Le porte-parole du gouvernement provincial de Kinshasa, a fait savoir que les services de sécurité sont restés mobilisés toute la journée afin de garantir la protection des personnes et des biens, ainsi que le maintien de l’ordre public.
Autorisation
non respectée
Les autorités rappellent que les organisateurs avaient reçu l’autorisation de tenir leur rassemblement au terrain Assossa, dans la commune de Kasa-Vubu, conformément aux dispositions convenues avec l’autorité urbaine.

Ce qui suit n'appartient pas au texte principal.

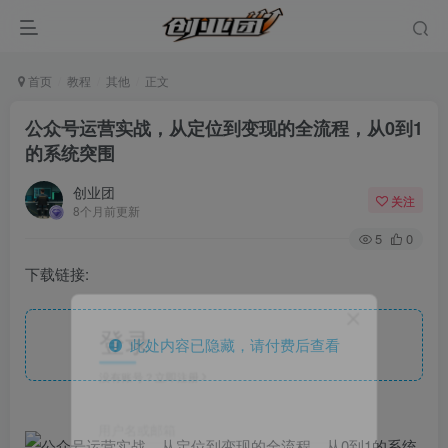
首页
教程
其他
正文
公众号运营实战，从定位到变现的全流程，从0到1
的系统突围
创业团
关注
8个月前更新
5
0
下载链接:
登录
此处内容已隐藏，请付费后查看
没有账号？立即注册
用户名或邮箱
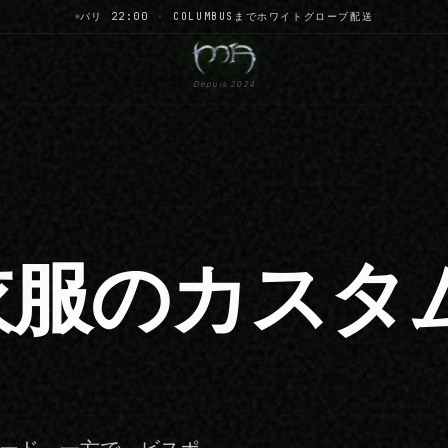
パリ 22:00
·
COLUMBUSまでホワイトグローブ配送
Depuis 2024
衣服のカスタ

Cependant, les manifestants ont décidé de modifier l’itinéraire et de se rapprocher du siège du parlement, en violation des conditions fixées.
Le gouvernement provincial souligne que sa mission première est de protéger la population et d’assurer la libre circulation, tout en veillant à ce que les manifestations ne perturbent pas les activités économiques, administratives et scolaires, notamment les épreuves de Tenasosp en cours.
Recrutement des individus désœuvrés
Selon les services de sécurité, certains organisateurs auraient recruté des individus désœuvrés, parfois sous l’emprise de substances toxiques, et les auraient placés en première ligne avec des armes blanches pour provoquer les forces de l’ordre.
Le gouvernement provincial condamne fermement ces pratiques et annonce qu’il se réserve le droit de saisir la justice afin d’établir les responsabilités.Tout en réaffirmant son attachement aux libertés publiques et au dialogue démocratique, l’exécutif provincial rappelle que le droit de manifester doit s’exercer dans le respect de l’ordre public et des institutions de la République.
La réaction
de la police saluée
La vice-ministre de l’Intérieur, Eugénie Tshiela, a salué l’action de la Police nationale congolaise (PNC), estimant qu’elle avait accompli sa mission «avec professionnalisme et dans le strict respect de la loi». Elle a rejeté les accusations de l’opposition, les qualifiant de «mise en scène», allant jusqu’à affirmer que certains manifestants auraient utilisé du sang des animaux pour simuler des blessures.
Eugénie Tshiela a également démenti l’usage de balles réelles par les forces de l’ordre, insistant sur le fait que les droits humains sont garantis en République démocratique du Congo depuis l’arrivée du président Félix Tshisekedi au pouvoir.